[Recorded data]
———

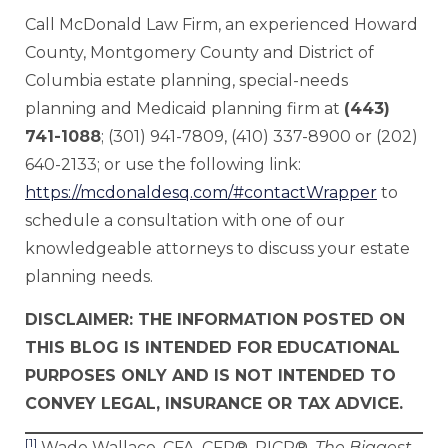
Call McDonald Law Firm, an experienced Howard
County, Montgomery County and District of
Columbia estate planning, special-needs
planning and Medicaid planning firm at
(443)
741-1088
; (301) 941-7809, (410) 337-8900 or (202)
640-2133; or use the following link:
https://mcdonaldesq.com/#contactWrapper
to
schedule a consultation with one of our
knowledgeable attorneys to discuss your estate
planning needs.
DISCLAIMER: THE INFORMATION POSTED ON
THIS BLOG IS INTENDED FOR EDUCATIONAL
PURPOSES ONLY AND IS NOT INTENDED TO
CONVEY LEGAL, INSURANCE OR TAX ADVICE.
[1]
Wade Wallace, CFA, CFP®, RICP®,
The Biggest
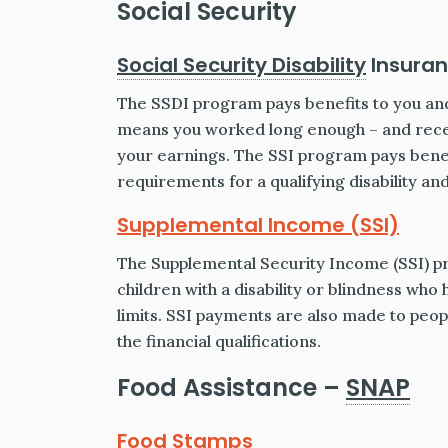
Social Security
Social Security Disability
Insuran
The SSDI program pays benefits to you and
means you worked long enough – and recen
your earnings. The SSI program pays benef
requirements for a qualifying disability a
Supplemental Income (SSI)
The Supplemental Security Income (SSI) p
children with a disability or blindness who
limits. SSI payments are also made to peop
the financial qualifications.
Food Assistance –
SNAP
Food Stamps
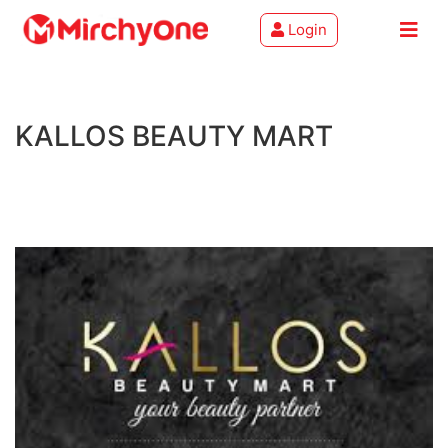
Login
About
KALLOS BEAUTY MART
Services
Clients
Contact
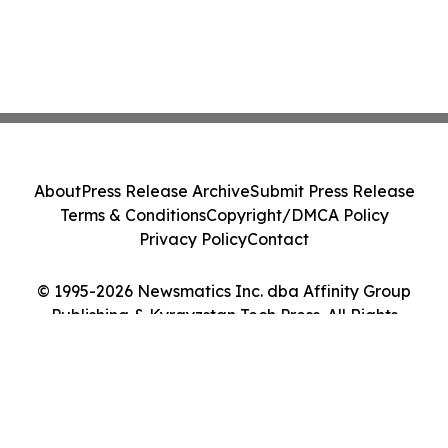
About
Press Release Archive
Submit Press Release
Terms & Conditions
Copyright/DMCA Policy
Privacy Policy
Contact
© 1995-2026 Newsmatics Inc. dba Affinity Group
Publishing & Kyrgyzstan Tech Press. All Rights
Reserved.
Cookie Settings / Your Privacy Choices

———

▸ **PROBLEM TO WORK ON**
Copy out every entry above word for word; omit the images.

▸ **WRITTEN RESPONSE**
Call McDonald Law Firm, an experienced Howard
County, Montgomery County and District of
Columbia estate planning, special-needs
planning and Medicaid planning firm at
(443)
741-1088
; (301) 941-7809, (410) 337-8900 or (202)
640-2133; or use the following link:
https://mcdonaldesq.com/#contactWrapper
to
schedule a consultation with one of our
knowledgeable attorneys to discuss your estate
planning needs.
DISCLAIMER: THE INFORMATION POSTED ON
THIS BLOG IS INTENDED FOR EDUCATIONAL
PURPOSES ONLY AND IS NOT INTENDED TO
CONVEY LEGAL, INSURANCE OR TAX ADVICE.
[1]
Wade Wallace, CFA, CFP®, RICP®,
The Biggest
Social Security
Social Security Disability
Insuran
The SSDI program pays benefits to you and
means you worked long enough – and recen
your earnings. The SSI program pays benef
requirements for a qualifying disability a
Supplemental Income (SSI)
The Supplemental Security Income (SSI) p
children with a disability or blindness who
limits. SSI payments are also made to peop
the financial qualifications.
Food Assistance –
SNAP
Food Stamps
Login
About
KALLOS BEAUTY MART
Services
Clients
Contact
About
Press Release Archive
Submit Press Release
Terms & Conditions
Copyright/DMCA Policy
Privacy Policy
Contact
© 1995-2026 Newsmatics Inc. dba Affinity Group
Publishing & Kyrgyzstan Tech Press. All Rights
Reserved.
Cookie Settings / Your Privacy Choices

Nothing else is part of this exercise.